Both free function and member function “wrappers” now share exactly the same signature, and can thus be stored inside the Delegate class. The delegate can now be used for both free functions and member functions:

void FreeFunction(int)
{
  // do something
}

class Class
{
public:
  void MemberFunction(int)
  {
    // do something
  }
};

MyDelegate delegate;
delegate.Bind<&FreeFunction>();  // free function
delegate.Invoke(10);             // calls the bound function

Class c;
delegate.Bind<Class, &Class::MemberFunction>(&c);
delegate.Invoke(10);             // calls the bound function

All that is left to do is turn the delegate into a class template, so it can be used for arbitrary return types and arguments.
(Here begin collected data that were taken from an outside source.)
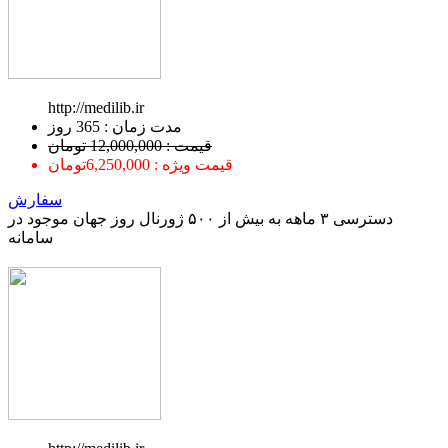
http://medilib.ir
ﻣﺪﺕ ﺯﻣﺎﻥ : 365 ﺭﻭﺯ
قیمت : 12,000,000 تومان
قیمت ویژه : 6,250,000تومان
سفارش
دسترسی ۳ ماهه به بیش از ۵۰۰ ژورنال روز جهان موجود در
سامانه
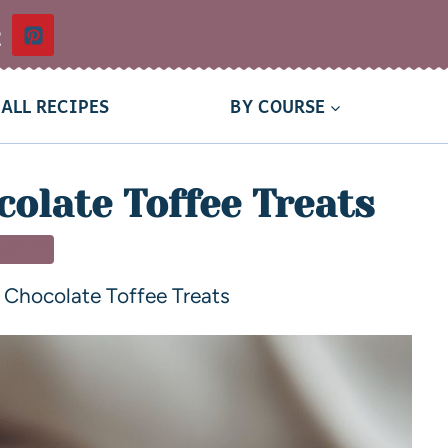
t
ALL RECIPES
BY COURSE
olate Toffee Treats
SSERT
Chocolate Toffee Treats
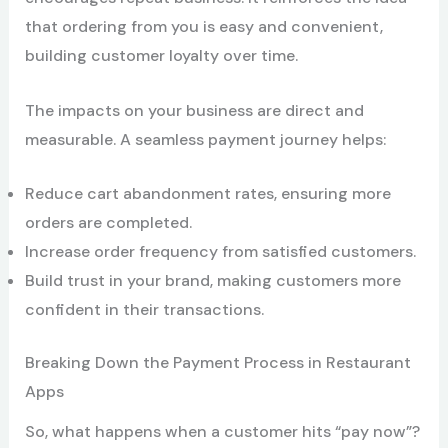
that ordering from you is easy and convenient,
building customer loyalty over time.
The impacts on your business are direct and
measurable. A seamless payment journey helps:
Reduce cart abandonment rates, ensuring more
orders are completed.
Increase order frequency from satisfied customers.
Build trust in your brand, making customers more
confident in their transactions.
Breaking Down the Payment Process in Restaurant
Apps
So, what happens when a customer hits “pay now”?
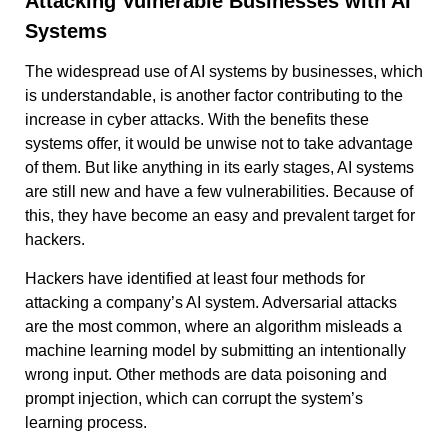
Attacking Vulnerable Businesses with AI
Systems
The widespread use of AI systems by businesses, which
is understandable, is another factor contributing to the
increase in cyber attacks. With the benefits these
systems offer, it would be unwise not to take advantage
of them. But like anything in its early stages, AI systems
are still new and have a few vulnerabilities. Because of
this, they have become an easy and prevalent target for
hackers.
Hackers have identified at least four methods for
attacking a company’s AI system. Adversarial attacks
are the most common, where an algorithm misleads a
machine learning model by submitting an intentionally
wrong input. Other methods are data poisoning and
prompt injection, which can corrupt the system’s
learning process.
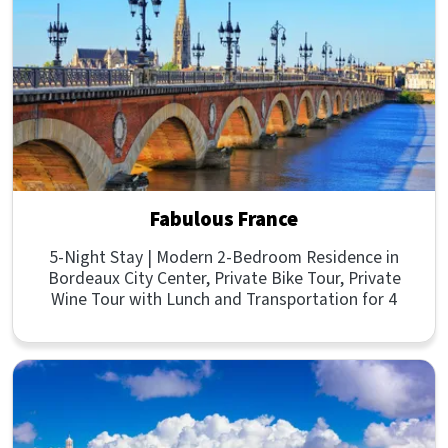
Fabulous France
5-Night Stay | Modern 2-Bedroom Residence in
Bordeaux City Center, Private Bike Tour, Private
Wine Tour with Lunch and Transportation for 4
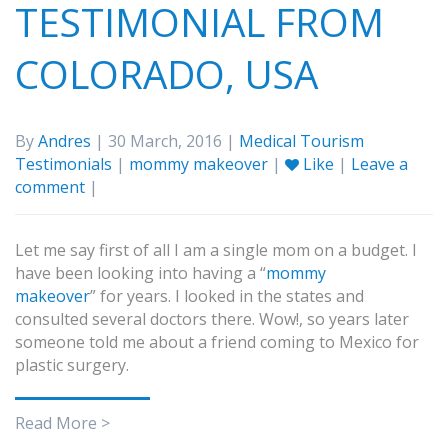
TESTIMONIAL FROM
COLORADO, USA
By
Andres
| 30 March, 2016 |
Medical Tourism
Testimonials
|
mommy makeover
|
Like
|
Leave a
comment
|
Let me say first of all I am a single mom on a budget. I
have been looking into having a “
mommy
makeover
” for years. I looked in the states and
consulted several doctors there. Wow!, so years later
someone told me about a friend coming to Mexico for
plastic surgery.
Read More >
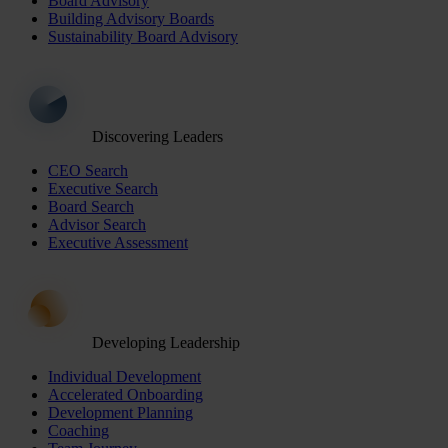
Board Advisory
Building Advisory Boards
Sustainability Board Advisory
Discovering Leaders
CEO Search
Executive Search
Board Search
Advisor Search
Executive Assessment
Developing Leadership
Individual Development
Accelerated Onboarding
Development Planning
Coaching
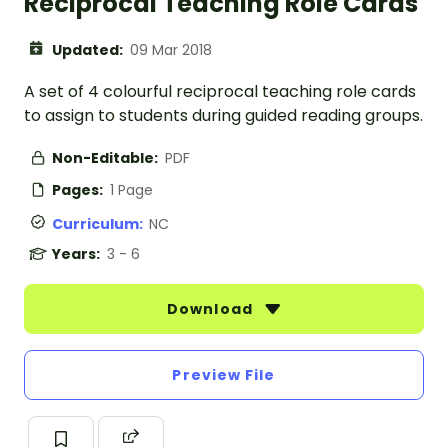
Reciprocal Teaching Role Cards
Updated:
09 Mar 2018
A set of 4 colourful reciprocal teaching role cards
to assign to students during guided reading groups.
Non-Editable:
PDF
Pages:
1 Page
Curriculum:
NC
Years:
3 - 6
Download
Preview File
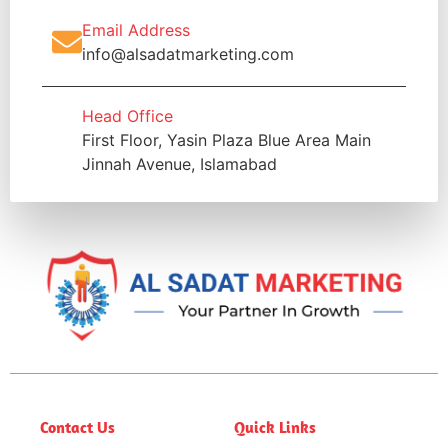
Email Address
info@alsadatmarketing.com
Head Office
First Floor, Yasin Plaza Blue Area Main
Jinnah Avenue, Islamabad
Contact Us
Quick Links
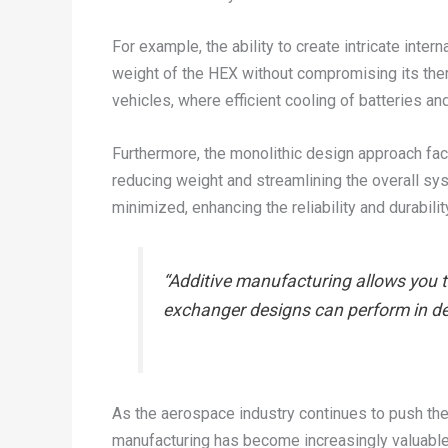
For example, the ability to create intricate inte
weight of the HEX without compromising its therm
vehicles, where efficient cooling of batteries an
Furthermore, the monolithic design approach fac
reducing weight and streamlining the overall syst
minimized, enhancing the reliability and durabi
“Additive manufacturing allows you t
exchanger designs can perform in d
As the aerospace industry continues to push the 
manufacturing has become increasingly valuable. 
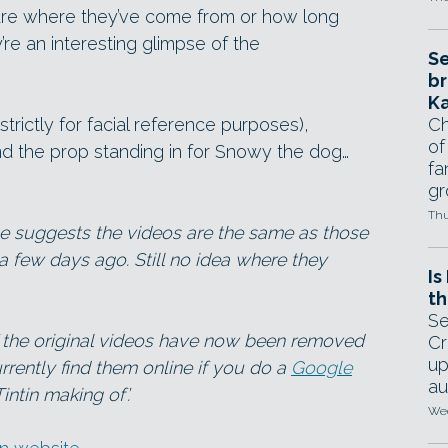
sure where they’ve come from or how long
’re an interesting glimpse of the
Se
br
Ka
trictly for facial reference purposes),
Ch
of
nd the prop standing in for Snowy the dog…
fa
gr
Thu
be suggests the videos are the same as those
a few days ago. Still no idea where they
Is
th
Se
f the original videos have now been removed
Cr
up
rrently find them online if you do a
Google
au
intin making of’.
Wed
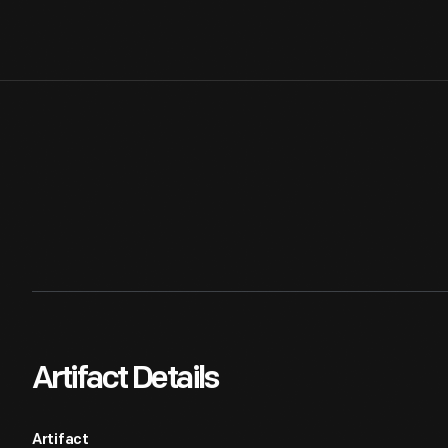
Artifact Details
Artifact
This can easily be done by using partial template specialization:

// base template
template <typename T>
class Delegate {};

template <typename R>
class Delegate<R ()>
{
  // implementation for zero arguments, omitted
};

template <typename R, typename ARG0>
class Delegate<R (ARG0)>
{
  // implementation for one argument, omitted
};

template <typename R, typename ARG0, typename ARG1>
class Delegate<R (ARG0, ARG1)>
{
  // implementation for two arguments, omitted
};

// other partial template specializations
// ...

// defining any delegate in user-code
typedef Delegate<void (int, const char*) MyDelegate;
typedef Delegate<bool (const Vec2&)> IntersectionDelegate;
// etc.

Personally, I did not write all the implementations by hand, but rather used a macro-based approach, in conjunction with a pre-build step inside Visual Studio. That way, you only have to write the implementation once, but keep all the benefits (readability, debuggability) as if you had actually written all implementations by hand.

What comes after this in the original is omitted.